Magnetic resonance imaging

Brain MRI scans were performed with a 3T Philips Achieva scanner (Philips Medical System, Best, Netherlands). Three axial whole-brain sequences without gaps were utilized: multi-slice fluid-attenuated inversion recovery (FLAIR; acquired resolution:0.8×0.8×2.2mm; echo time [TE]:68ms; repetition time [TR]:11s; inversion time [TI]:2.8s; SENSE factor:2; averages:1); T2-weighted dual-echo turbo spin echo (DE-TSE; acquired resolution:0.8×0.8×2.2mm; TE:80ms; TR:4170ms; SENSE factor:2; averages:1); and three-dimensional [3D] magnetization prepared rapid acquisition of gradient echoes (MPRAGE; acquired resolution:0.8×0.8×1.2 mm; TE:6ms; TR:10ms; TI:835ms; flip angle:8 degrees; SENSE factor:2; averages:1). All brain MRIs were reviewed by a neuroradiologist and the presence of new T2 lesions and/or gadolinium-enhancing lesions were recorded.
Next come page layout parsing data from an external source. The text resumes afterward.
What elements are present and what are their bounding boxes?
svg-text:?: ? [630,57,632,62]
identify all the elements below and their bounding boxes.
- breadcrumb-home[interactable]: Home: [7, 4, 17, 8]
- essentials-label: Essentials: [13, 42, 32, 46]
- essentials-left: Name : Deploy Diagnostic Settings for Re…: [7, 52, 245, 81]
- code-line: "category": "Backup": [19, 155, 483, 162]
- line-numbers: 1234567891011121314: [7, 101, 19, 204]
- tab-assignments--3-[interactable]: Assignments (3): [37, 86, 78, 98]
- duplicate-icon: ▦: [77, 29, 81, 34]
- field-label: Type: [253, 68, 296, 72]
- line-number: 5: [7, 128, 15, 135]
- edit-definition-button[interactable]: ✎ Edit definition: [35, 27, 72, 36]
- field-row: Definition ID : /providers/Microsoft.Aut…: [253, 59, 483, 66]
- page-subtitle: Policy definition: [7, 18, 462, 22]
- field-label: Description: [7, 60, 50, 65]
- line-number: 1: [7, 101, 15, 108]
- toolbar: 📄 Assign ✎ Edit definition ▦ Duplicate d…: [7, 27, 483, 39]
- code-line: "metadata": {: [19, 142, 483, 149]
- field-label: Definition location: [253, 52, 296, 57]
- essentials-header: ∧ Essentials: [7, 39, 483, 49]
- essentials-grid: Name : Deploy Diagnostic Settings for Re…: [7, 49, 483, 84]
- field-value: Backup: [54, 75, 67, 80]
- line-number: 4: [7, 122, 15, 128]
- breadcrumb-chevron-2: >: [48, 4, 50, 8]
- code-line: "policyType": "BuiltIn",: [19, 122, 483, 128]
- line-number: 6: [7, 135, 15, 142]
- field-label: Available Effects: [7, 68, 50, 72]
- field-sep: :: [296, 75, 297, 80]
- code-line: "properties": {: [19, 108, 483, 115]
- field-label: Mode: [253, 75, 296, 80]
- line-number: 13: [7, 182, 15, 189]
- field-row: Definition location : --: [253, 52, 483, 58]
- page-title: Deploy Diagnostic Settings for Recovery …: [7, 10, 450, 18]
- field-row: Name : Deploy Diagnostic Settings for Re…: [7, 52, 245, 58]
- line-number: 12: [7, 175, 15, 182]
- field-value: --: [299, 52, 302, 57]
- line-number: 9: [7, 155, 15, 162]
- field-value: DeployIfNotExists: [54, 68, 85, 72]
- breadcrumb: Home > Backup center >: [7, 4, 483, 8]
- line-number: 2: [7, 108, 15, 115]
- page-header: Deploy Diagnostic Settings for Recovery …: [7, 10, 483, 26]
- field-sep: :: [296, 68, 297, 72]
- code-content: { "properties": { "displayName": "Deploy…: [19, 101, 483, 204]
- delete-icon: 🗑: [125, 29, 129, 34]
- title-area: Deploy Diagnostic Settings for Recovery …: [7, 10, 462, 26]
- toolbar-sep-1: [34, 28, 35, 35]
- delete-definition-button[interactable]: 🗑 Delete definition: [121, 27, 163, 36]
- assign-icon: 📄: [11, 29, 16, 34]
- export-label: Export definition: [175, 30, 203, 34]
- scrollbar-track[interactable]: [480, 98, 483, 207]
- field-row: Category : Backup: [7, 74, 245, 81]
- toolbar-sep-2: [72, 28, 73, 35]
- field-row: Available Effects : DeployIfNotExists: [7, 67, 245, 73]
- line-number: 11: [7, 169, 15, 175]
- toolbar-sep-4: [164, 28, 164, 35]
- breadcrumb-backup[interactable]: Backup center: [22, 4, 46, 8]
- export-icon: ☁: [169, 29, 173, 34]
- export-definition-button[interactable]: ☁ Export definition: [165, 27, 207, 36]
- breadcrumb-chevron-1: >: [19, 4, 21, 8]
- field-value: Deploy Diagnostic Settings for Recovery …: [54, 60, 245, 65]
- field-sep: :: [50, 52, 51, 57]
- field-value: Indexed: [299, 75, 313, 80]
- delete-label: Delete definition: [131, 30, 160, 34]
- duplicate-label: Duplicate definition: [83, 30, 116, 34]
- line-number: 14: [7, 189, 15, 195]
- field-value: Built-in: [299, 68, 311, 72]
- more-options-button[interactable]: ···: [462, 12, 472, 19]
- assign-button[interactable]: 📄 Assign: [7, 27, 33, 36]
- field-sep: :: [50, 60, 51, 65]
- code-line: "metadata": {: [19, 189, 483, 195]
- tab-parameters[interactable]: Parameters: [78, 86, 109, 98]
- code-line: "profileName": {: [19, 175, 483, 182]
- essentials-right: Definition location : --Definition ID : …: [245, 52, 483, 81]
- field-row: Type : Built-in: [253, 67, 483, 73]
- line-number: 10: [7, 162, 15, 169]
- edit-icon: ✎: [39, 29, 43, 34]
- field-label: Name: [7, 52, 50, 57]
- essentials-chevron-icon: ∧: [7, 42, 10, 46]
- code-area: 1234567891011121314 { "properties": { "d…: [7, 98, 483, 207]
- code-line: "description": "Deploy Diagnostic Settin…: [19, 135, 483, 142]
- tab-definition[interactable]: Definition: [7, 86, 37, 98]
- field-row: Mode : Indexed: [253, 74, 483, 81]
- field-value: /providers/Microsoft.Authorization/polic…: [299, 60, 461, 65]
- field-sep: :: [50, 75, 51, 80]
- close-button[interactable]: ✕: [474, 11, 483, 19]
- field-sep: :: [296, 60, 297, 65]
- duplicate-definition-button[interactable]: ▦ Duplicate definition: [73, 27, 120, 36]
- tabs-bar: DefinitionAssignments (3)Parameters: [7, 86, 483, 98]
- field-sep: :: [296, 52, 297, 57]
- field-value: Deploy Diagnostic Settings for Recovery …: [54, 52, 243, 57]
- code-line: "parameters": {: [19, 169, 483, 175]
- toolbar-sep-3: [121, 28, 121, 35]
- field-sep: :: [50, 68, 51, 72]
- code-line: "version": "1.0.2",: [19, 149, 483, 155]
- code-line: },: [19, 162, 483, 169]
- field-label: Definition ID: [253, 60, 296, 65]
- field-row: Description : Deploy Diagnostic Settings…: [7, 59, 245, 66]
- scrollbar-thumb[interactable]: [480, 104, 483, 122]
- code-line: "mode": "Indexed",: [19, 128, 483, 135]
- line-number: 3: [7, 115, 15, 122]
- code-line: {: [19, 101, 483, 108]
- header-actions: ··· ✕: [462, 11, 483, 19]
Segmentation of brain substructures was performed automatically using a multi-step processing pipeline. Images were first preprocessed to remove non-uniformity artifacts.16 Next, the intracranial vault was extracted using the Multi-cONtrast brain STRipping method (MONSTR), based on co-registered MPRAGE and T2-weighted images.17 For WM lesion segmentation, Subject-Specific Sparse Dictionary Learning (S3DL) was applied and the resulting lesion maps were used to perform in-painting of the MRI volumes, using the “lesion_filling” package included in the FMRIB Software Library (FSL).18,19 Finally, Multi Atlas Cortical Reconstruction Using Implicit Surface Evolution (MA-CRUISE) was applied, which combines multi-atlas label fusion for whole brain segmentation with a deformable model for cortical surface reconstruction.20-22 Together, these techniques segment the brain into its component substructures while simultaneously outlining MS lesions.
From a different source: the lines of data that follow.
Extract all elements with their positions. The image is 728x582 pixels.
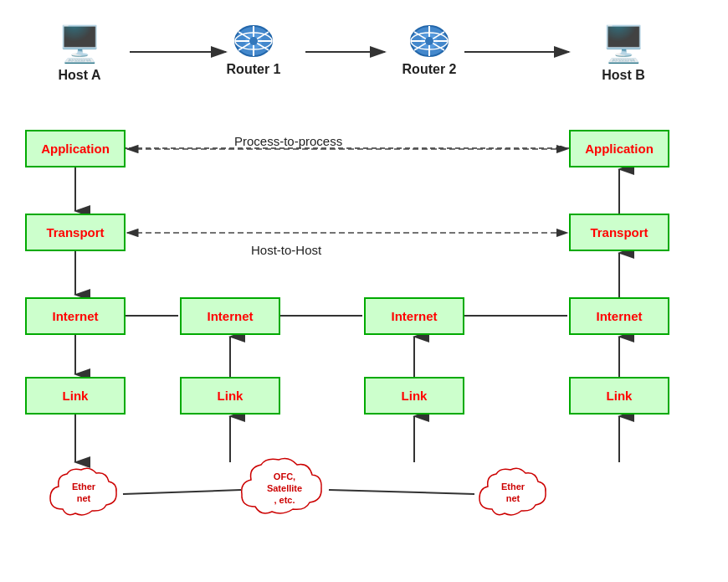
diagram: 🖥️ Host A Router 1 (0, 0, 728, 582)
cloud-ofc-label: OFC,Satellite, etc. (267, 471, 302, 507)
internet-a-box: Internet (25, 297, 126, 335)
cloud-ofc-satellite: OFC,Satellite, etc. (238, 455, 331, 522)
host-a-icon: 🖥️ (58, 23, 101, 64)
host-a-node: 🖥️ Host A (42, 23, 117, 83)
app-b-box: Application (569, 130, 669, 167)
router1-icon (232, 23, 275, 59)
svg-line-26 (123, 490, 241, 494)
svg-point-37 (249, 37, 258, 45)
internet-r1-box: Internet (180, 297, 280, 335)
app-a-box: Application (25, 130, 126, 167)
host-a-label: Host A (59, 68, 101, 83)
process-to-process-label: Process-to-process (234, 134, 342, 148)
cloud-ethernet-left: Ethernet (46, 463, 121, 522)
svg-point-45 (425, 37, 433, 45)
link-r1-box: Link (180, 377, 280, 415)
host-b-label: Host B (602, 68, 645, 83)
link-a-box: Link (25, 377, 126, 415)
host-to-host-label: Host-to-Host (251, 243, 321, 257)
host-b-node: 🖥️ Host B (586, 23, 661, 83)
link-r2-box: Link (364, 377, 464, 415)
transport-b-box: Transport (569, 214, 669, 251)
cloud-ethernet-right-label: Ethernet (501, 481, 525, 505)
svg-line-27 (329, 490, 474, 494)
cloud-ethernet-right: Ethernet (475, 463, 551, 522)
cloud-ethernet-left-label: Ethernet (72, 481, 95, 505)
transport-a-box: Transport (25, 214, 126, 251)
router2-node: Router 2 (392, 23, 467, 77)
internet-b-box: Internet (569, 297, 669, 335)
router1-label: Router 1 (227, 62, 281, 77)
router2-icon (408, 23, 451, 59)
host-b-icon: 🖥️ (602, 23, 645, 64)
link-b-box: Link (569, 377, 669, 415)
router2-label: Router 2 (402, 62, 457, 77)
internet-r2-box: Internet (364, 297, 464, 335)
router1-node: Router 1 (216, 23, 291, 77)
Utilizing this method, volumes of the brain substructures, including the cortical GM, cerebral WM, and subcortical GM structures (thalamus, putamen, globus pallidus and caudate nucleus) were derived, as well as the total T2 lesion volume. Segmentations were reviewed (ESS, NGC, BD), and scans with segmentation errors/failures were excluded. All volumes were normalized to intracranial volume (ICV) to obtain volume fractions, thus accounting for variation in head size.23 For bilateral structures (including the thalamus, putamen, caudate nucleus and globus pallidus), the sums of the right and left volume fractions were used for analysis. Cerebral volume fraction (CVF), which is representative of whole brain volume and analogous to the brain parenchymal fraction (BPF), was calculated by dividing the summed volume of brain substructures by the ICV.

Statistical methods

Statistical analyses were performed with Stata 14 (StataCorp, College Station, TX). Analyses were not adjusted for multiple comparisons, given the exploratory nature of the study and results should be interpreted as such.24 Statistical significance was defined as p <0.05.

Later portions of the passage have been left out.